Am 14. April 2010 ist der frühere Abgeordnete Jürgen Ulzen im Alter von 73 Jahren in Berlin verstorben. Mit Jürgen Ulzen verliert Berlin einen engagierten Politiker, der dem Abgeordnetenhaus von Berlin mehr als zehn Jahre angehörte.

Jürgen Ulzen wurde am 30. März 1937 in Rostock als Sohn einer mecklenburgischen Lehrerfamilie geboren. 1956 machte er sein Abitur und studierte anschließend bis 1962 an der Freien Universität Berlin Betriebswirtschaft und Pädagogik. Als Vertreter des RCDS war er von 1959 bis 1961 Mitglied des Konvents der Freien Universität Berlin. Nach dem erfolgreichen Abschluss seines Studiums trat er 1962 als Lehrer an der Bank- und Versicherungsoberschule in Steglitz ein und absolvierte 1964 die Zweite Staatsprüfung für das Lehramt. Der Lehrerberuf war seine große Passion, und auch, als er bereits anspruchsvolle politische Ämter innehatte, übte er stets weiter seinen Beruf aus, soweit es ging.

1967 trat Jürgen Ulzen in die Christlich-Demokratische Union ein. In der Berliner CDU übte er verschiedene ehrenamtliche Parteiämter aus, u. a. war er Kreis- und Landesparteitagsdelegierter. 1971 wurde Jürgen Ulzen in das Abgeordnetenhaus von Berlin gewählt und war im Ausschuss für Schulwesen als stellvertretender Vorsitzender und Schriftführer und als Mitglied des Sport- und Verfassungsausschusses tätig. Sechs Jahre lang arbeitete er als schulpolitischer Sprecher der CDU-Fraktion im Abgeordnetenhaus. Schulpolitik war seine Berufung und seine Leidenschaft. Nach 1981 setzte er seine Laufbahn als Bildungsstadtrat in den Bezirken Tiergarten und Wilmersdorf fort. In der Partei war er Mitglied des schulpolitischen Ausschusses der Berliner CDU.

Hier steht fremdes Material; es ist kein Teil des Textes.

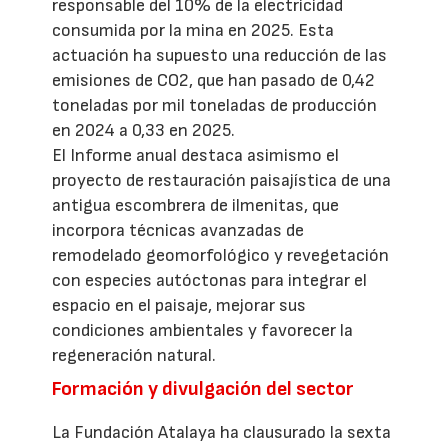
responsable del 10% de la electricidad
consumida por la mina en 2025. Esta
actuación ha supuesto una reducción de las
emisiones de CO2, que han pasado de 0,42
toneladas por mil toneladas de producción
en 2024 a 0,33 en 2025.
El Informe anual destaca asimismo el
proyecto de restauración paisajística de una
antigua escombrera de ilmenitas, que
incorpora técnicas avanzadas de
remodelado geomorfológico y revegetación
con especies autóctonas para integrar el
espacio en el paisaje, mejorar sus
condiciones ambientales y favorecer la
regeneración natural.
Formación y divulgación del sector
La Fundación Atalaya ha clausurado la sexta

Neben seiner politischen Tätigkeit und seiner durchgehenden Lehrertätigkeit war Jürgen Ulzen Mitglied des Verbandes deutscher Diplomhandelslehrer im Deutschen Beamtenbund. Er engagierte sich als Mitglied des Kuratoriums der staatlichen Technikerschule, als Mitglied des Verwaltungsrats der Feuersozietät und Lebensversicherungsanstalt und als Mitglied des Prüfungsausschusses Lebensversicherung der IHK Berlin.

Neben seiner Begeisterung für das Lehramt und seinem jahrzehntelangen Einsatz für die Bildungspolitik kannten Freunde und Wegbegleiter Jürgen Ulzen als intensiven

Hobby-Kunstsammler und als Sammler von exotischen Perlen. Neben seinem Schreibtisch im Rathaus Wilmersdorf stand eine in einem niedersächsischen Dorf aufgestöberte alte Schulbank, die ihn stets an die Schule und die Kinder, um die es ging, erinnerte. Als ehemaliger aktiver Ruderer mit Länderkampferfahrung beim Ruderclub am Wannsee betreute Jürgen Ulzen 14 Jahre lang die sportlichen Aktivitäten seiner Schulmannschaft. Bekannt war er auch für seine Sammlerleidenschaft für Fliegen und für seine superkorrekte Kleidung. Er trug immer eine Fliege – das war sein Markenzeichen.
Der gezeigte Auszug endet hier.